§ Prompt
Copy each line from the data that has the word "Attached" in it.

[Document layout detection data]
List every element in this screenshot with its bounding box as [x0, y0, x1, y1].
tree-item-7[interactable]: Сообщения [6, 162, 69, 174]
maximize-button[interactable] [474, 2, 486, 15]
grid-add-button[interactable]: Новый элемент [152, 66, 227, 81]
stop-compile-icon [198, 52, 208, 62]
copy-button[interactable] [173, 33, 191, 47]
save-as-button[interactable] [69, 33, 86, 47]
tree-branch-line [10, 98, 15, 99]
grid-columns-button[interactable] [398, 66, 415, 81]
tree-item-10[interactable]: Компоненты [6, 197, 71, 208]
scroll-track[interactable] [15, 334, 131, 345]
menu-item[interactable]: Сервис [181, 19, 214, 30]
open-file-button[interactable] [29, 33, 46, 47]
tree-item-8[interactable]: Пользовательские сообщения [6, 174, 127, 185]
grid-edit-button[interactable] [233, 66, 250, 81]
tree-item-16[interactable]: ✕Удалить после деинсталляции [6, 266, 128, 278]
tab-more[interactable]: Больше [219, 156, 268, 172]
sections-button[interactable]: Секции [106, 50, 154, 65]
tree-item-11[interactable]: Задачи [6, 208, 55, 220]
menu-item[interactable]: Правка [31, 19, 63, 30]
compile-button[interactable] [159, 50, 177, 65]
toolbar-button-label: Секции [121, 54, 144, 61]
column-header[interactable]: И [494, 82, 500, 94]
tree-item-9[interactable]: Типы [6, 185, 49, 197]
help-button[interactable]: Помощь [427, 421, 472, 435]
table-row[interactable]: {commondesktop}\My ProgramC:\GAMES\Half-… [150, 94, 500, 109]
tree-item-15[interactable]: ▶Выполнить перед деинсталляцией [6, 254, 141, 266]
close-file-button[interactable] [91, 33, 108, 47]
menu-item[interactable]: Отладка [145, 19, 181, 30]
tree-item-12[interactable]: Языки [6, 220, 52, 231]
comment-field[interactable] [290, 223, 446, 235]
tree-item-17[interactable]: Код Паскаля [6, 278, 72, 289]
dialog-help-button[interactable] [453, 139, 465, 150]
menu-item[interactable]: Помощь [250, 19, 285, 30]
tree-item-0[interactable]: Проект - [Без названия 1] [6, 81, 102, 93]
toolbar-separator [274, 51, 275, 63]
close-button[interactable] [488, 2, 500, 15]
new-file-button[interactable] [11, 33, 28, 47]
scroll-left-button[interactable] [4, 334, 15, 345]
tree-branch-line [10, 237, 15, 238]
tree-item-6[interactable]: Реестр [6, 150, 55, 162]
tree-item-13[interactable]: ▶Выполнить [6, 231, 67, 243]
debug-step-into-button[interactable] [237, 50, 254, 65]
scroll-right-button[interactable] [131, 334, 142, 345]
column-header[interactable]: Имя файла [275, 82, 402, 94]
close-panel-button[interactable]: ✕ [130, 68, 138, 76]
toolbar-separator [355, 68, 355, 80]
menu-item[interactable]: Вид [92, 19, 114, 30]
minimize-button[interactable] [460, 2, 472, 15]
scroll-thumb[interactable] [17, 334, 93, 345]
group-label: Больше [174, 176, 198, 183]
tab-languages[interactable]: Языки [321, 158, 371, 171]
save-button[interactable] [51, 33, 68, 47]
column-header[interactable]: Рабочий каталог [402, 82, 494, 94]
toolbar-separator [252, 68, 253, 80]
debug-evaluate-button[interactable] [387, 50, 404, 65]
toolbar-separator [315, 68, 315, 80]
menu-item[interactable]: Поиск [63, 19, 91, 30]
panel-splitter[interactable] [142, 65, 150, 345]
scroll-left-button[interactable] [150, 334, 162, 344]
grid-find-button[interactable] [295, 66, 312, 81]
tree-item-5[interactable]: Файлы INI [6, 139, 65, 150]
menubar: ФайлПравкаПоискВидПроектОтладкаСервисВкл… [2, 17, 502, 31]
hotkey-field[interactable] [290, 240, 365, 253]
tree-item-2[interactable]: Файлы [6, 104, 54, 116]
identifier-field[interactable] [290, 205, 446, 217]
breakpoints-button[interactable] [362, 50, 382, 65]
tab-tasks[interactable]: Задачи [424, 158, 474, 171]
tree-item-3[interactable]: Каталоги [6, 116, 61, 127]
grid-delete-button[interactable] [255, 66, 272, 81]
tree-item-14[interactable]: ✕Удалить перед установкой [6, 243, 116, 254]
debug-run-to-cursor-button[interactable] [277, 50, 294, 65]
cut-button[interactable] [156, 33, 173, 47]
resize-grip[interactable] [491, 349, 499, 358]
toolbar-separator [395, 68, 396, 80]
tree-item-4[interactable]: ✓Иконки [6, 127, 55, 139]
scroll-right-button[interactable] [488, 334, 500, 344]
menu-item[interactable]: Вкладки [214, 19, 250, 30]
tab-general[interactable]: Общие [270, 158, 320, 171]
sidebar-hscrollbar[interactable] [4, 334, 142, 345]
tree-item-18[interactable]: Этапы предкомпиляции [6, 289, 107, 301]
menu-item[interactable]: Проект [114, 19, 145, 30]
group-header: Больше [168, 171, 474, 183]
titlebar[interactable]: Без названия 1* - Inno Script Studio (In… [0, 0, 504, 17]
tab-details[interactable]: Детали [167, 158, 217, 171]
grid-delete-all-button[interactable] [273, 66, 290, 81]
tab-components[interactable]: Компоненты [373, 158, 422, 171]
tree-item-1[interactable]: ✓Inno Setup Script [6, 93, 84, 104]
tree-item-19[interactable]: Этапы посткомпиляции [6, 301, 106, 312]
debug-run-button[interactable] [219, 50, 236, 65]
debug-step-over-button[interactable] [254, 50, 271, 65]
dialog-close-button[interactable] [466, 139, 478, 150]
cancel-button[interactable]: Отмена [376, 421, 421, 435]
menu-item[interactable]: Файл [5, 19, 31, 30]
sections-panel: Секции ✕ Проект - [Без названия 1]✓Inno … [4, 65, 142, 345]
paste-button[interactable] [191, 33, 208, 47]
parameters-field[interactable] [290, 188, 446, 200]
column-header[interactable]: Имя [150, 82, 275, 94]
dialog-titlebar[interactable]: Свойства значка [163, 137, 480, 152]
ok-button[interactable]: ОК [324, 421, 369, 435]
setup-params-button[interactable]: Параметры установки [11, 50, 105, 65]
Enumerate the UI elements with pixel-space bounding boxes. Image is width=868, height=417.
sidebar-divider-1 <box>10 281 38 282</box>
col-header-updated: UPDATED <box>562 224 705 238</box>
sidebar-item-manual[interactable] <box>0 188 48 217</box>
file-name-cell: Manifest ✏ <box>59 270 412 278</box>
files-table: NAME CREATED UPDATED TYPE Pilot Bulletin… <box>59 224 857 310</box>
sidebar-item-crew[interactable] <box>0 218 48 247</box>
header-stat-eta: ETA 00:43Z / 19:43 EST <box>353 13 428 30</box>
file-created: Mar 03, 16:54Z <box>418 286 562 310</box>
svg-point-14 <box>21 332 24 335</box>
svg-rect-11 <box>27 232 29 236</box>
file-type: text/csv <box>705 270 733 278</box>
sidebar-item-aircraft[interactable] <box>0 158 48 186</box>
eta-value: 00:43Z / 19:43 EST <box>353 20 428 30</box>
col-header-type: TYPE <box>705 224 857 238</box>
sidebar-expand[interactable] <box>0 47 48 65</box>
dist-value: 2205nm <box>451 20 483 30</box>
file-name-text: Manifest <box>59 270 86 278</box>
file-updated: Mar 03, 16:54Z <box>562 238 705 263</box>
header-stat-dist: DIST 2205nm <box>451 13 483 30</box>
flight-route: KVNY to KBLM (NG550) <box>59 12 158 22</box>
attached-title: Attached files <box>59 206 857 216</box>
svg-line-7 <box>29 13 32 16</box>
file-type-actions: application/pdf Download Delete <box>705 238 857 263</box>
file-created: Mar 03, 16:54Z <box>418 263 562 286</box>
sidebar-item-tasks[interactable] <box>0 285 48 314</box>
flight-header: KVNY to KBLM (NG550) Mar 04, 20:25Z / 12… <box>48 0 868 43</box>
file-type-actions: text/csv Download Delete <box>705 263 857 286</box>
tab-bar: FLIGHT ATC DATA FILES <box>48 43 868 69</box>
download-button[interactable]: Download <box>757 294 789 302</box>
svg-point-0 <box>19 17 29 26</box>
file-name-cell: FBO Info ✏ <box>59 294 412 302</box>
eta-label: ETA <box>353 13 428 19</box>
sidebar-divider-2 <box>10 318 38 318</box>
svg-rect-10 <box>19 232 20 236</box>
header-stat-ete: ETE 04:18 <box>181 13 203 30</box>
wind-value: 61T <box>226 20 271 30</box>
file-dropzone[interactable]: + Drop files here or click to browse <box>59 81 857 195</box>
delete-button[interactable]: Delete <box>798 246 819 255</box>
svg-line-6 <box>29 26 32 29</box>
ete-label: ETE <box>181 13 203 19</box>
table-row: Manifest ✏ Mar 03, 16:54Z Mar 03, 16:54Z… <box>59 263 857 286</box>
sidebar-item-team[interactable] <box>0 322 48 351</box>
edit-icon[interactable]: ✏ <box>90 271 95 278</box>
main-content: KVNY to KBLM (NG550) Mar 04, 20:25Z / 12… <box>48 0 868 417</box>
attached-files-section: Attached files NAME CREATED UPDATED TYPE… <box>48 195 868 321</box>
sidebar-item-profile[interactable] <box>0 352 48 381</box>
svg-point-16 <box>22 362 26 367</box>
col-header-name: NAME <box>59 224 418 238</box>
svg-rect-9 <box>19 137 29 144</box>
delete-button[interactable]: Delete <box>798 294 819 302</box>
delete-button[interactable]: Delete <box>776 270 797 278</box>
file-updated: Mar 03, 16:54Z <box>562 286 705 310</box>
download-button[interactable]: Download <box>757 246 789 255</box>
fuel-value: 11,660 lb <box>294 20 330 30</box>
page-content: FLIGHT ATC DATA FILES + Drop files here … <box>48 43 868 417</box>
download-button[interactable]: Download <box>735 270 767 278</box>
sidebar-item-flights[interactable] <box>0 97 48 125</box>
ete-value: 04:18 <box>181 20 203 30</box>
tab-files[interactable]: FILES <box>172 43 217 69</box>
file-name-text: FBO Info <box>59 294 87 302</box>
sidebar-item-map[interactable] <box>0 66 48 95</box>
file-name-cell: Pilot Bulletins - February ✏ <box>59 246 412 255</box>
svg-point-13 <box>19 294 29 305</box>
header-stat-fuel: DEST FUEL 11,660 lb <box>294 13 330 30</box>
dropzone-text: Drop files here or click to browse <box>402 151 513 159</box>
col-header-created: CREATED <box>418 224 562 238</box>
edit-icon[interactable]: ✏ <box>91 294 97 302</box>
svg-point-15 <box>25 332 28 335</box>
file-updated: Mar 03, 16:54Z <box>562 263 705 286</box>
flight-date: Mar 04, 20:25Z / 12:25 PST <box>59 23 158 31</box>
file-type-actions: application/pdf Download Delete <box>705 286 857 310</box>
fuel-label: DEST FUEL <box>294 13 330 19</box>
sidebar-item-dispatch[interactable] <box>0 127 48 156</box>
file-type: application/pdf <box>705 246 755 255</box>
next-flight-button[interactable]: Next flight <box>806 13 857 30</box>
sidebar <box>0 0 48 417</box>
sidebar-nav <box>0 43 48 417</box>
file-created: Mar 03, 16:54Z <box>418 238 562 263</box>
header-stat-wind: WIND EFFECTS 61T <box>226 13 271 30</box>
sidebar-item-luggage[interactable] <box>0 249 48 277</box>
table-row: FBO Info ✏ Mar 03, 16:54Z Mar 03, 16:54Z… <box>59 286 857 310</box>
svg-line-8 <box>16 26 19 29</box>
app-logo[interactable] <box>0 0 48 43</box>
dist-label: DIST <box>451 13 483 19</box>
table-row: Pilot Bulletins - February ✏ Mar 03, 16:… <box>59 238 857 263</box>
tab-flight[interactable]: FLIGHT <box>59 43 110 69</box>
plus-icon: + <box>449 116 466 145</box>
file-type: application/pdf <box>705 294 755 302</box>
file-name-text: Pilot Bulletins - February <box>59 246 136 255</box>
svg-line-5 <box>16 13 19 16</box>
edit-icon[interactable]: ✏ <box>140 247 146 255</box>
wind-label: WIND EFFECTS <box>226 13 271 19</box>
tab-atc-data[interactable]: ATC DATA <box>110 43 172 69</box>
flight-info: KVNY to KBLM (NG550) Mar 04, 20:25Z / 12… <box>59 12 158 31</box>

§ Result for this exercise
attached-title: Attached files <box>59 206 857 216</box>
attached-files-section: Attached files NAME CREATED UPDATED TYPE… <box>48 195 868 321</box>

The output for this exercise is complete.